Fellow panelist, Michael Dsida, deputy chief counsel of the Children and Family Law Program, spoke about various administrative aspects that could potentially become a part of the civil Gideon program. Dsida noted that legislative standards, initial training of substantive and trial skills for participating lawyers, mentoring systems, certification systems, continuing education programs implemented by regional coordinators and a system of complaint investigations have contributed to the Children and Family Law Program’s success and could eventually create results for civil Gideon.
Professor Russell Engler of the New England School of Law, proposed all attendees adopt three assumptions before moving forward with the creation of a civil Gideon program. Engler believes that in order for this program to be successful at the basic level, all participating members should believe that nothing short of counsel protects many important civil rights.
Members must also bring to the program the belief that, despite the efforts of various legal aid programs, there still exists a significant gap between individuals where counsel is not available. Finally, members must be willing to accept that there is a “package of worries” connected with creating a civil Gideon program, including identifying the cases with which civil Gideon will be associated.
Engler urged attendees to contemplate how terminology and resources will affect civil Gideon.
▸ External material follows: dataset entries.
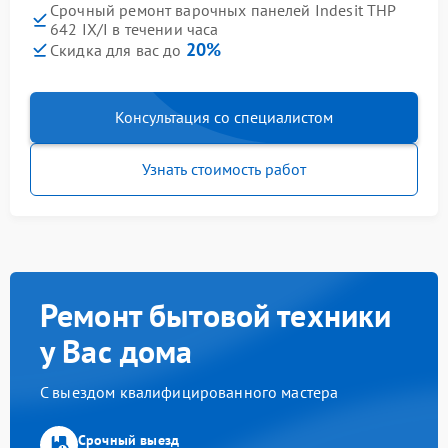
Срочный ремонт варочных панелей Indesit THP
642 IX/I в течении часа
20%
Скидка для вас до
Консультация со специалистом
Узнать стоимость работ
Ремонт бытовой техники
у Вас дома
С выездом квалифицированного мастера
Срочный выезд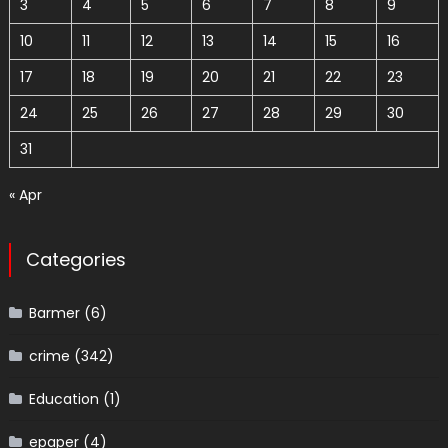
3
4
5
6
7
8
9
10
11
12
13
14
15
16
17
18
19
20
21
22
23
24
25
26
27
28
29
30
31
« Apr
Categories
Barmer
(6)
crime
(342)
Education
(1)
epaper
(4)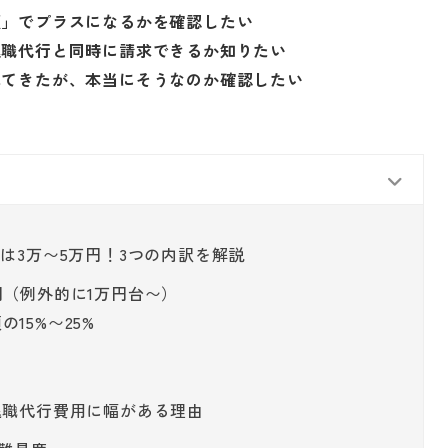
額」でプラスになるかを確認したい
退職代行と同時に請求できるか知りたい
れてきたが、本当にそうなのか確認したい
は3万〜5万円！3つの内訳を解説
円（例外的に1万円台〜）
15%〜25%
退職代行費用に幅がある理由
Funding for civil Gideon has been ardently debated among members of the legal community, many of whom are worried this venture will take money away from other necessary Massachusetts’ programs.
“The most important aspect is consensus on this issue,” said Engler. “It is not appropriate to compare costs of legal services if nothing short of counsel will do the trick,” he said. “It is irrelevant to talk about lesser forms of service. We can’t allow gross discussion to go forward without looking at the alternative decision’s costs, such as the cost of homelessness.”
Wilkins also mentioned that in order for civil Gideon to succeed, increased funding — other than through the Legislature — would be important. Doing everything possible to get lawyers to take on pro bono cases, training lay people, passing new statutes, unbundling cases so one lawyer handles only one part of a case, and ghost-writing where lawyers can help defendants write legal briefs, will all help the fundamental goal of identifying ways civil Gideon can become successful.
Attendees discussed the best avenue to pursue in coordinating the various efforts many different sections of the legal system will take to implement civil Gideon. Jeffrey N. Catalano, MBA Civil Litigation Section Council chair, expressed concern about how to keep section members abreast of civil Gideon decisions.
Wilkins proposed having a leadership team focus all other group actions, while forums and Web sites were discussed as potential communication tools available to keep the legal community aware of civil Gideon advancements.
As Greco acknowledged, “Where there is a will, there is a way. There is a will to implement civil Gideon in this state and now we must find a way.”